Victime de chaleurs précoces, la majeure partie de l'Hérault a été placée mi-mai en état d'alerte sécheresse renforcée. Un dispositif de restrictions que connaissent déjà une vingtaine d'autres départements et que, l'été approchant, bien d'autres devraient embrasser.
L'eau a depuis fini par tomber, mais un peu tard. Le 12 mai, le préfet de l'Hérault a décidé de placer la majeure partie du département en alerte sécheresse renforcée. Le dernier échelon avant l'état de crise, le dispositif le plus contraignant qui soit. "On doit craindre des problèmes d'accès à l'eau, car la situation dans laquelle on se trouve est sérieuse, en dépit des orages", s'inquiète Eric Servat, directeur du Centre international UNESCO sur l'eau, basé à Montpellier. Ces derniers jours, de puissants orages ont pourtant déversé quantité d'eau sur l'Hérault. "Cela ne suffit pas, regrette l'hydrologue. Nous sommes au printemps, période à laquelle la végétation redémarre et prend la majeure partie de cette eau qui tombe. Celle-ci n'arrive pas à s'infiltrer pour alimenter les nappes". L'hiver, généralement propice à leur recréation, a été marqué cette année par une sécheresse précoce. "Les périodes durant lesquelles se refont habituellement les niveaux dans les nappes phréatiques, essentielles pour l'alimentation en eau, ont été particulièrement sèches cette année", explique-t-il.
Face au défi, des solutions existent. Dans son "plan eau" présenté fin mars, Emmanuel Macron annonçait vouloir accélérer la réutilisation des eaux usées traitées. Eric Servat pointe une "France mauvaise élève" qui "réutilise à peu près 1% des eaux usées. L'Espagne, c'est environ 15%, Israël 90%", compare-t-il. "Ce n'est pas la solution miracle qui va résoudre tous les problèmes, de la même façon que les méga-bassines (de récupération d'eaux de pluie, ndlr) ne sont pas à recommander ou à bannir partout.
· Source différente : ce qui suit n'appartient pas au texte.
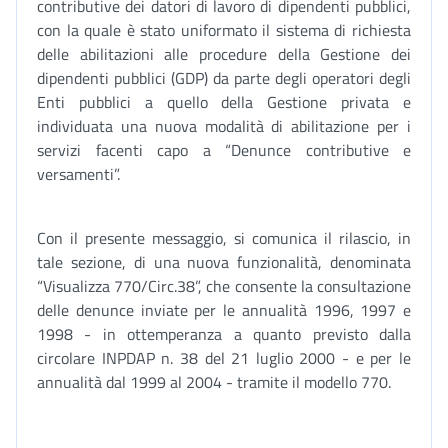
contributive dei datori di lavoro di dipendenti pubblici,
con la quale è stato uniformato il sistema di richiesta
delle abilitazioni alle procedure della Gestione dei
dipendenti pubblici (GDP) da parte degli operatori degli
Enti pubblici a quello della Gestione privata e
individuata una nuova modalità di abilitazione per i
servizi facenti capo a “Denunce contributive e
versamenti”.
Con il presente messaggio, si comunica il rilascio, in
tale sezione, di una nuova funzionalità, denominata
“Visualizza 770/Circ.38”, che consente la consultazione
delle denunce inviate per le annualità 1996, 1997 e
1998 - in ottemperanza a quanto previsto dalla
circolare INPDAP n. 38 del 21 luglio 2000 - e per le
annualità dal 1999 al 2004 - tramite il modello 770.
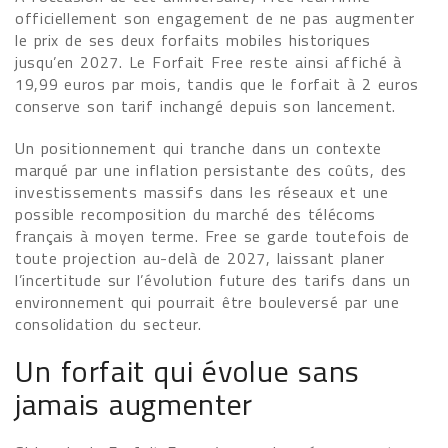
officiellement son engagement de ne pas augmenter
le prix de ses deux forfaits mobiles historiques
jusqu’en 2027. Le Forfait Free reste ainsi affiché à
19,99 euros par mois, tandis que le forfait à 2 euros
conserve son tarif inchangé depuis son lancement.
Un positionnement qui tranche dans un contexte
marqué par une inflation persistante des coûts, des
investissements massifs dans les réseaux et une
possible recomposition du marché des télécoms
français à moyen terme. Free se garde toutefois de
toute projection au-delà de 2027, laissant planer
l’incertitude sur l’évolution future des tarifs dans un
environnement qui pourrait être bouleversé par une
consolidation du secteur.
Un forfait qui évolue sans
jamais augmenter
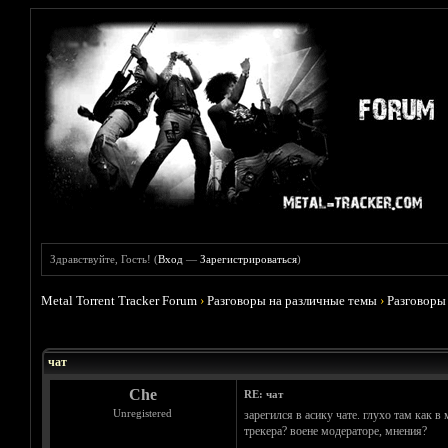
Здравствуйте, Гость! (
Вход
—
Зарегистрироваться
)
Metal Torrent Tracker Forum
›
Разговоры на различные темы
›
Разговоры
Голосов: 1 - Средняя оценка: 5
1
2
3
4
5
чат
Che
RE: чат
Unregistered
зарегился в асику чате. глухо там как 
трекера? воене модераторе, мнения?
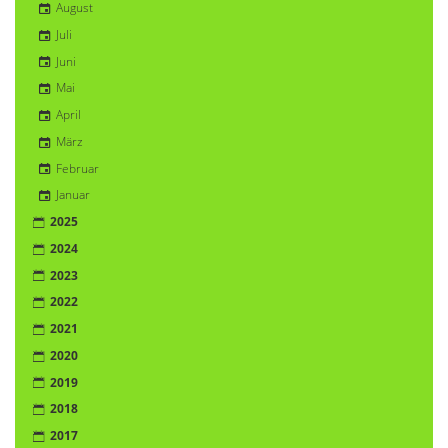
August
Juli
Juni
Mai
April
März
Februar
Januar
2025
2024
2023
2022
2021
2020
2019
2018
2017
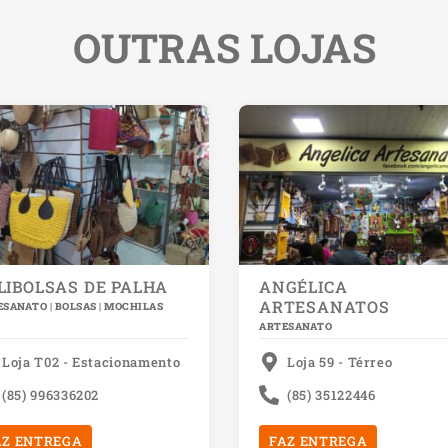
OUTRAS LOJAS
LIBOLSAS DE PALHA
ANGÉLICA
ARTESANATOS
SANATO | BOLSAS | MOCHILAS
ARTESANATO
Loja T02 - Estacionamento
Loja 59 - Térreo
(85) 996336202
(85) 35122446
AZ ENTREGA
FAZ ENTREGA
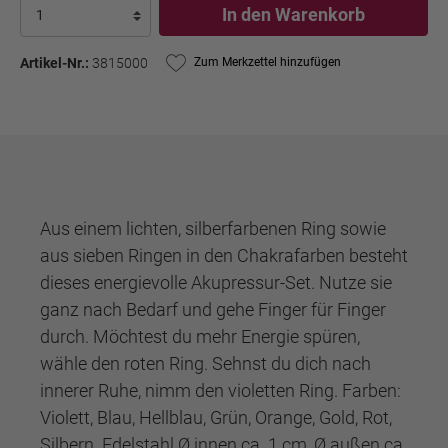
In den Warenkorb
Artikel-Nr.:
3815000
Zum Merkzettel hinzufügen
Aus einem lichten, silberfarbenen Ring sowie
aus sieben Ringen in den Chakrafarben besteht
dieses energievolle Akupressur-Set. Nutze sie
ganz nach Bedarf und gehe Finger für Finger
durch. Möchtest du mehr Energie spüren,
wähle den roten Ring. Sehnst du dich nach
innerer Ruhe, nimm den violetten Ring. Farben:
Violett, Blau, Hellblau, Grün, Orange, Gold, Rot,
Silbern. Edelstahl Ø innen ca. 1 cm, Ø außen ca.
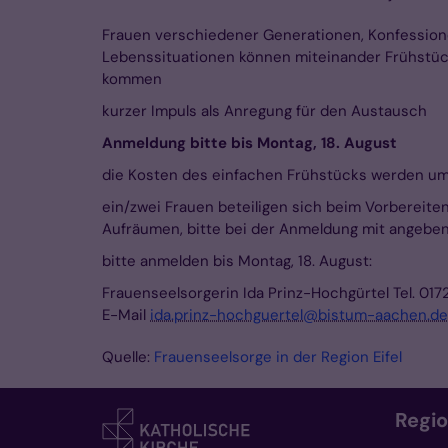
Frauen verschiedener Generationen, Konfessione
Lebenssituationen können miteinander Frühstüc
kommen
kurzer Impuls als Anregung für den Austausch
Anmeldung bitte bis Montag, 18. August
die Kosten des einfachen Frühstücks werden umg
ein/zwei Frauen beteiligen sich beim Vorbereiten
Aufräumen, bitte bei der Anmeldung mit angebe
bitte anmelden bis Montag, 18. August:
Frauenseelsorgerin Ida Prinz-Hochgürtel Tel. 01
E-Mail
ida.prinz-hochguertel@bistum-aachen.de
Quelle:
Frauenseelsorge in der Region Eifel
Regi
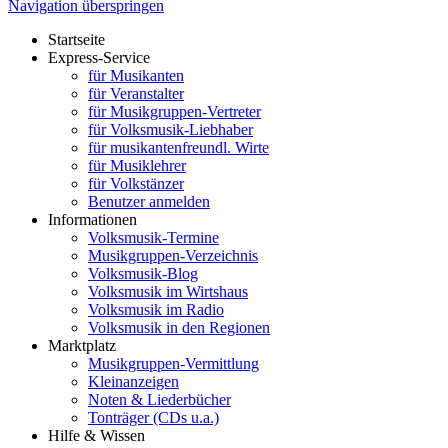
Navigation überspringen
Startseite
Express-Service
für Musikanten
für Veranstalter
für Musikgruppen-Vertreter
für Volksmusik-Liebhaber
für musikantenfreundl. Wirte
für Musiklehrer
für Volkstänzer
Benutzer anmelden
Informationen
Volksmusik-Termine
Musikgruppen-Verzeichnis
Volksmusik-Blog
Volksmusik im Wirtshaus
Volksmusik im Radio
Volksmusik in den Regionen
Marktplatz
Musikgruppen-Vermittlung
Kleinanzeigen
Noten & Liederbücher
Tonträger (CDs u.a.)
Hilfe & Wissen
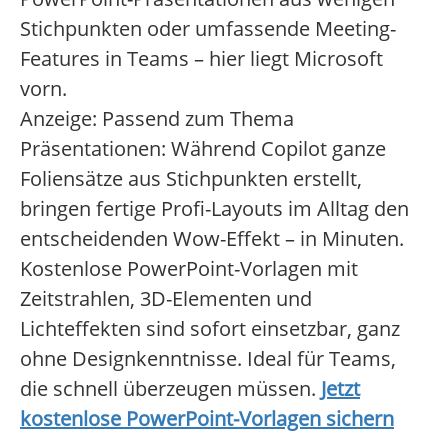
Stichpunkten oder umfassende Meeting-
Features in Teams – hier liegt Microsoft
vorn.
Anzeige: Passend zum Thema
Präsentationen: Während Copilot ganze
Foliensätze aus Stichpunkten erstellt,
bringen fertige Profi-Layouts im Alltag den
entscheidenden Wow-Effekt – in Minuten.
Kostenlose PowerPoint-Vorlagen mit
Zeitstrahlen, 3D-Elementen und
Lichteffekten sind sofort einsetzbar, ganz
ohne Designkenntnisse. Ideal für Teams,
die schnell überzeugen müssen.
Jetzt
kostenlose PowerPoint-Vorlagen sichern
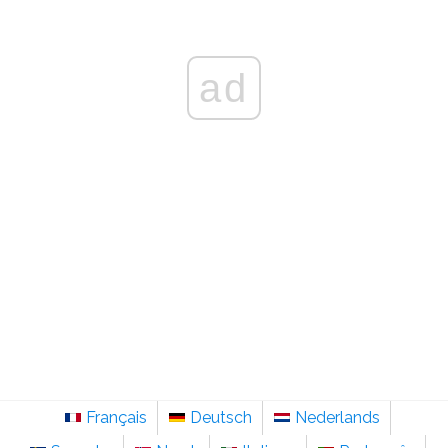
ad
Français
Deutsch
Nederlands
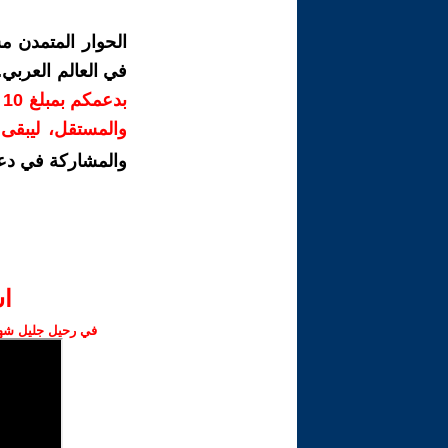
الحوار المتمدن م
في العالم العربي
ب
والمستقل، ليبقى ص
والمشاركة في دع
ا‫
في رحيل جليل شهبا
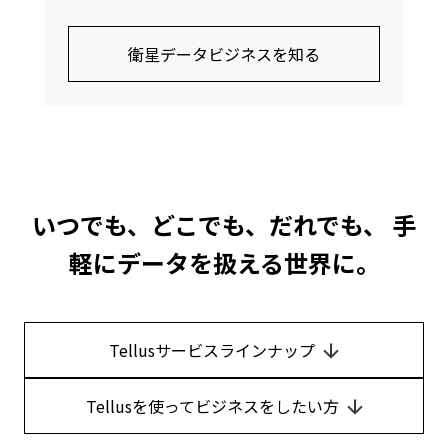
衛星データビジネスを知る
いつでも、どこでも、だれでも、
手
軽にデータを扱える世界に。
Tellusサービスラインナップ
Tellusを使ってビジネスをしたい方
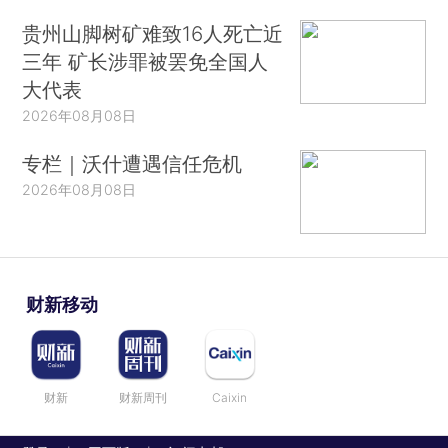
贵州山脚树矿难致16人死亡近
三年 矿长涉罪被罢免全国人
大代表
2026年08月08日
专栏｜沃什遭遇信任危机
2026年08月08日
财新移动
财新
财新周刊
Caixin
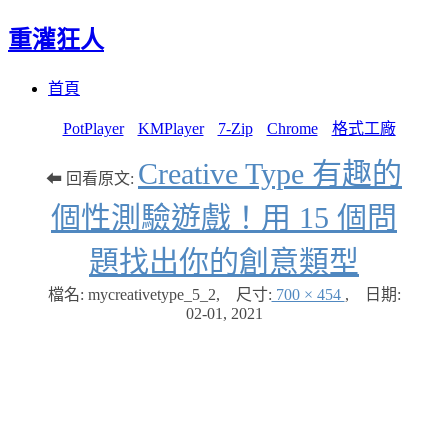
重灌狂人
Menu
Skip
首頁
to
content
PotPlayer
KMPlayer
7-Zip
Chrome
格式工廠
Creative Type 有趣的
⬅ 回看原文:
個性測驗遊戲！用 15 個問
題找出你的創意類型
檔名: mycreativetype_5_2
,
尺寸:
700 × 454
,
日期:
02-01, 2021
C'est toujours une question d'approche locale", estime l'expert, qui prône le pragmatisme à rebours des militants écologistes radicaux.
Ce n'est pas la solution miracle qui va résoudre tous les problèmes, de la même façon que les méga-bassines ne sont pas à recommander ou à bannir partout. C'est toujours une question d'approche locale
L'Hérault, par exemple, se prête bien selon lui à la réutilisation des eaux usées (parfois désignée par l'abréviation REUT). "A proximité d'un littoral, c'est intéressant, car on ne ne prive pas le milieu d'une ressource importante en eau". Pour les considérations hygiéniques, il se montre rassurant. "Le risque sanitaire est maîtrisé, affirme-t-il. En fonction de l'usage que l'on fait de cette ressource dite alternative, on met en place les traitements qui correspondent. L'irrigation, l'arrosage et le nettoyage de voirie ne nécessitent pas la même qualité d'eau".
Alarmiste mais pas catastrophiste, Eric Servat prévient que des choix seront de plus en plus nécessaires quant à l'accès à l'eau. "On va sans doute se trouver, avec le changement climatique, dans des conditions qui vont rester difficiles en matière de mobilisation et d'accès à la ressource en eau, prévoit-il. Cela pose évidemment des des problèmes en matière d'usage de cette ressource, et d'arbitrages auxquels il faudra procéder en ce qui concerne ces usages".
Ces difficultés doivent être une source de motivation pour se retrousser les manches
Exit les postures radicales, exit l'hystérie idéologique, place au dialogue. L'hydrologue invite "sereinement et collectivement à se pencher sur la question, pour aller vers une culture du compromis, qui n'est pas notre point fort en France. Il va falloir que chacun accepte d'entendre les besoins des autres". Exit la résignation, place à l'action ! "Ces difficultés doivent être une source de motivation pour se retrousser les manches et essayer d'imaginer quel mode de fonctionnement, quelle culture on doit développer par rapport à l'eau".
Eric Servat déplore que certains scientifiques vampirisent les débats en mêlant à leur érudition une approche militante. "Ils doivent pouvoir apporter au débat des éléments de connaissance objectifs, et j'insiste sur ce terme". Mardi 30 mai sur France Inter, Jean-Marc Jancovici, ingénieur vedette de la génération climat, se prononçait en faveur de quotas de vols en avion dans une vie. Le directeur de l'institut montpelliérain n'approuve pas ce qui lui semble un dévoiement de son métier. "Je peux voir mon opinion sur la manière dont les choses devraient s'organiser. Mais si je les exprime, je pense que je sors de mon rôle de scientifique pour donner un point de vue militant". On l'a compris, pour relever les défis de demain, il faut compter sur la science. Rien que la science.